Despite these promising ideas, it is important to acknowledge that we are still far from fully resolving the paradox of how a self-contained generative process gives rise to the deep sense of meaning in human communication and thought. The possibility remains that our current understanding is incomplete. We may have only glimpsed part of the picture—the interplay between an internal, autoregressive system and the cognitive structures that attach meaning to its output. The challenge, then, is to develop a comprehensive framework that accounts for both the statistical, self-contained generation of language and the rich, contextually embedded nature of human meaning.
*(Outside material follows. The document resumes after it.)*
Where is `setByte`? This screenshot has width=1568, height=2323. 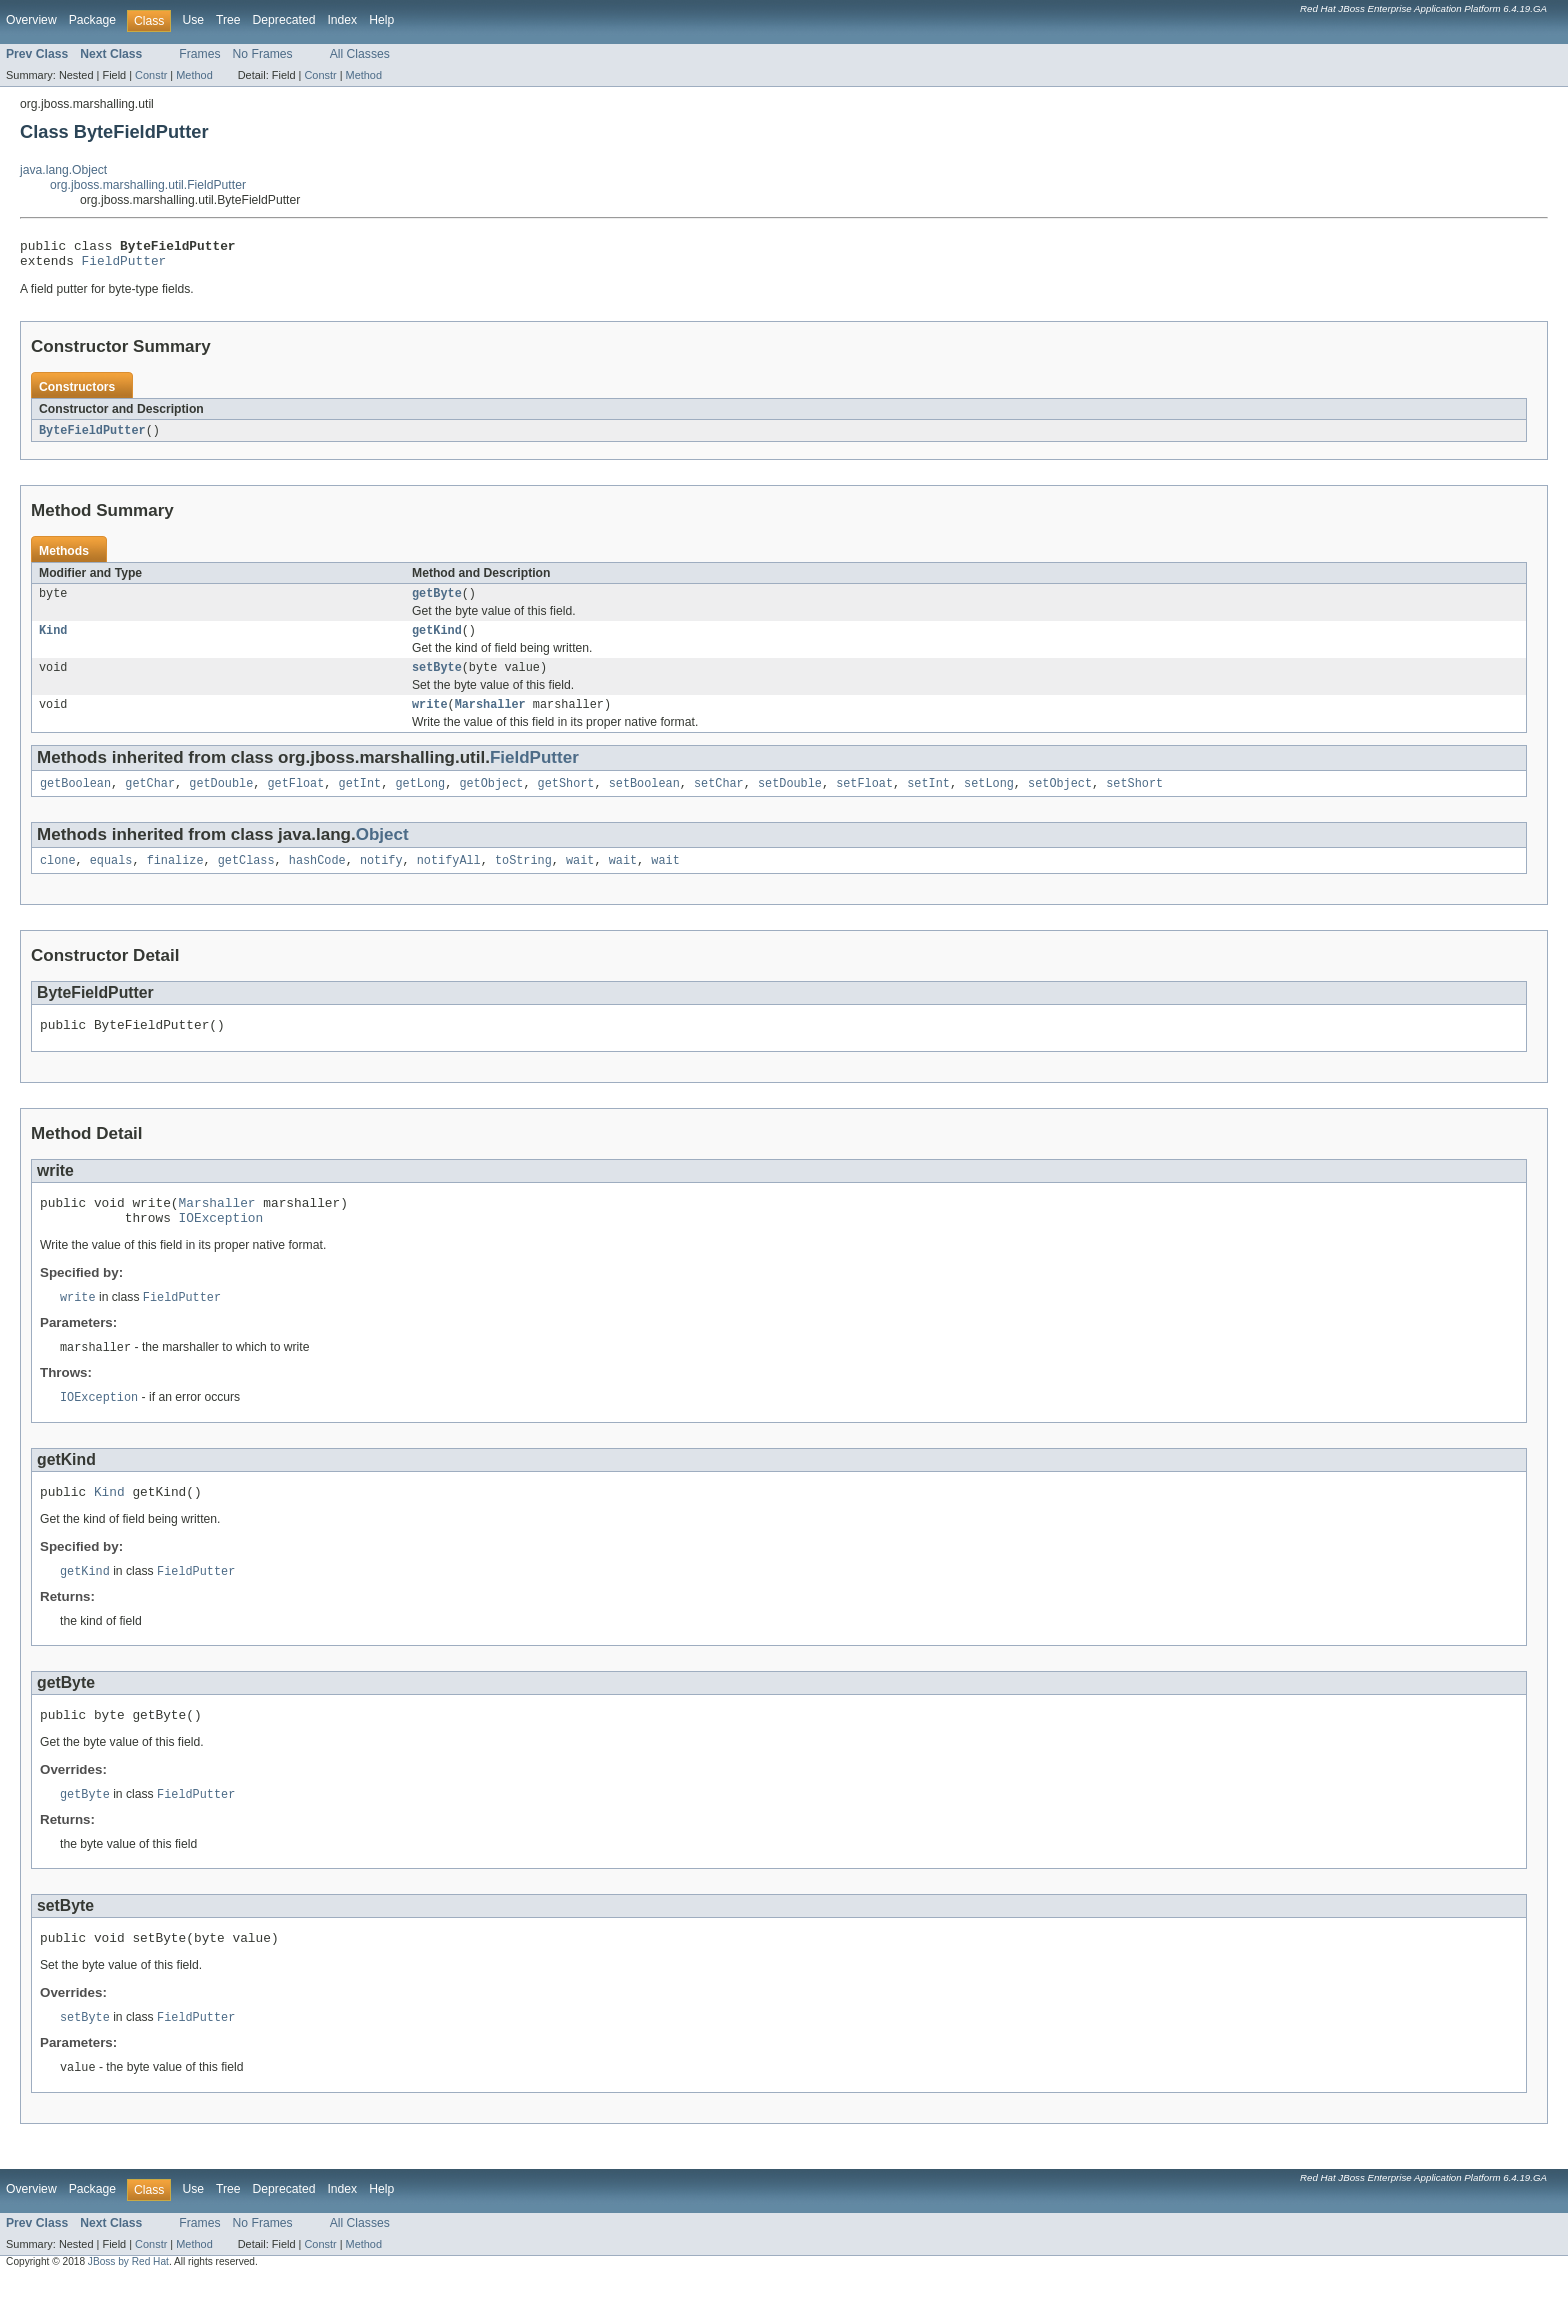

Yet, regardless of how we ultimately solve this linguistic paradox, our understanding of language—and with it, our understanding of ourselves—has shifted dramatically and permanently. We should now see language not as a mere passive conduit for thought but as a dynamic, generative force with a computational life of its own. This transformation goes far beyond academic theory. Language is the lifeblood of contemporary human existence, the foundation of culture, and the bedrock of civilization. Rethinking language in this new light compels us to reexamine our deepest assumptions about our ideas, our beliefs, our very selves. After all, every facet of our knowledge and every nuance of our thought is encoded in this once-invisible/now visible medium, urging us to reevaluate not only our ideas about language but also our very understanding of what it means to be human.
Excited for the book. There is a mystery I have been pondering here about language, and LLMs and autoregression. I would be very interested in any ideas you had on it. It seems that there are two distinct "levels" of language in the animal kingdom.
1. One entity encodes some information about the external world as a signal, and another entity is able to decode that signal, in spite of the fact that the two entities are not directly physically linked. This exists in many forms of life at many levels of complexity, all the way from dolphins to bacteria, and it is fairly easy to understand how this would evolve from random mutations and then be selected for afterwards.
2. The second form is autoregressive arbitrary symbolic representation. Essentially you can "disconnect" your language from the real world. You can define new symbols like "Love" or "A 30 foot tall man" that don't exist in the real world, but nevertheless another entity can decode and understand. You can do this because of the autoregressive nature of language (hence the fact that you could have never seen "A 30 foot tall man" explicitly defined anywhere, yet you can still know what I mean). For this second form, it seems like potentially only humans (and now LLMs?) are capable of it.
Here then is my question. It is clear to me how life can evolve level 1, but it is not at all clear to me how life can go from level 1 to level 2. What would the "missing link" between these two even be? What set of random mutations would allow an entity to go from even a very complex level 1 to a very simplistic level 2?
It's a truly fascinating development. I probably would have guessed that human language was enough to encode a world model without any additional grounding, but seeing it actually demonstrated in my lifetime is remarkable.